Esclava de la luna,
Marina Aoiz Monreal, escritora, poeta
la mano
traza la línea entre la incierta claridad de la noche
y la exultante rosa del alba.
La primavera está con nosotros desde hace poco tiempo. Aquí, en el nordeste segoviano, casi todos los árboles ya se han ido cubriendo de hojas sin apenas darnos cuenta: álamos, hayas, sauces y mimbreras… están ya casi verdes como cuando ya estamos en verano, e incluso ya he visto las primeras amapolas. Tan solo los rebollares (quercus pyrenaica, roble melojo) se resisten todavía a abandonar el invierno y engalanarse con sus mejores hojas.
La primavera en estas tierras es breve, pronto llegará el largo estío y con él el calor. Madrugar para disfrutar del amanecer cuesta ahora más esfuerzo, cada día he de adelantar un poquito el despertador. Pero ver salir el sol y acariciar con sus primeras luces la piel de la tierra que empieza a revivir, compensa. Es cuestión de vista, de olor y de tacto: disfrutar con la mirada del verde recién estrenado, sentir y oler la hierba fresca empapada del rocío de la mañana y notar en la piel el frescor de la alborada, a la luz de la luna, y poco más tarde disfrutar del primer calor después de que el sol se levante, ya amarillo, por encima del horizonte… de alguna manera hace que me sienta revitalizado. Hacía tiempo que no disfrutaba de una mañana así, quizás sea la primera después de este frío y lluvioso invierno.

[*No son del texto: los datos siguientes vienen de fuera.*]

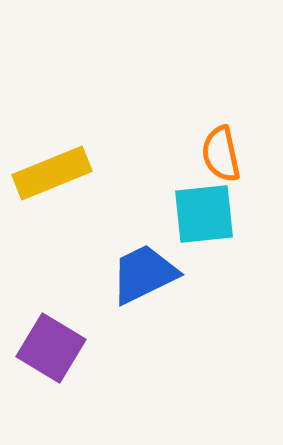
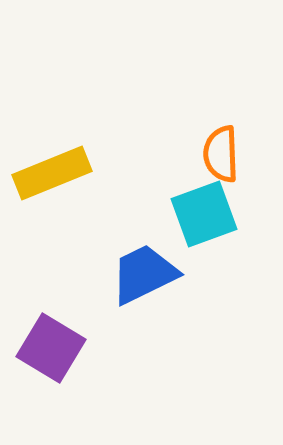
orange semicircle: rotated 10 degrees clockwise
cyan square: rotated 14 degrees counterclockwise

El paisaje en esta época es ahora mucho más amable que en la estación recién acabada, y los ecos de su contemplación dejan energía positiva en el espíritu. Se renueva casi todo, o quizás es que todo vuelve a empezar.
Cuando uno contempla pausadamente, en silencio, el paisaje nos habla. Tan solo hace falta detenerse, mirar y aplicar el hábito de la lectura de las cosas: rebaños que pastorean y trashuman, roturaciones y labranzas, arbustos en desorden, muros y ruinas, secanos, montes, dehesas, erosiones, setos, abandonos, repoblaciones… a lo largo de los siglos, cada generación ha dejado su impronta sobre la trama de paisaje, su huella, su punto de vista. Aunque a veces, un poste eléctrico, una antena, una nueva edificación, destruye para siempre el resto de amaneceres desde ese lugar que uno admiraba.

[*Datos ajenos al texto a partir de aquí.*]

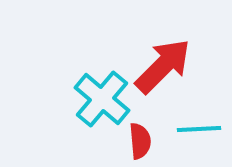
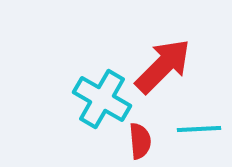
cyan cross: rotated 10 degrees counterclockwise
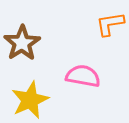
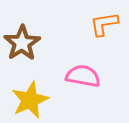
orange L-shape: moved 6 px left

El paisaje que contemplo hoy me habla del escenario donde se desarrolla el curso de la vida: desde la orilla de la charca disfruto al reconocer la transición del invierno a la primavera en una sola mirada, como en varios planos: aquí cerca los primeros juncos reverdeciendo entre la hierba mojada –pronto llegarán carrizos y eneas-. En la superficie encharcada las primeras lentejas de agua, algún llantén acuático también asoma. Las frías nieblas se levantan sobre el agua para desvanecerse enseguida, con las primeras luces… En la otra orilla el cereal verde que empieza, ahora sí, a despegar con fuerza del suelo, se oscurece o se aclara según los vaivenes de las nubes. Más allá el robledal todavía no ha despertado a la primavera y las oscuras encinas dominan el plano del bosque con permiso de las cárcavas. Una pareja de corzos cruza fugazmente por delante del encinar, ajenos a mi presencia. Y al fondo, bajo el amanecer teñido primero de añil y después de azul-amarillo-despertar, la sierra de Ayllón todavía invernal, reflejada en el espejo del agua, cerrando la estampa que contemplo.
Los que miramos para contemplar el paisaje nos sentimos agraciados y agradecidos, el tiempo pasa más despacio, el instante se alarga indefinidamente, como ”suspendido en un balcón de eternidad” (Joaquín Araujo)
Y cuando además de mirarlo, lo escuchas y lo sientes, el paisaje empieza también a pertenecerte. Es estar como si no estuvieras, porque ya formas parte de él.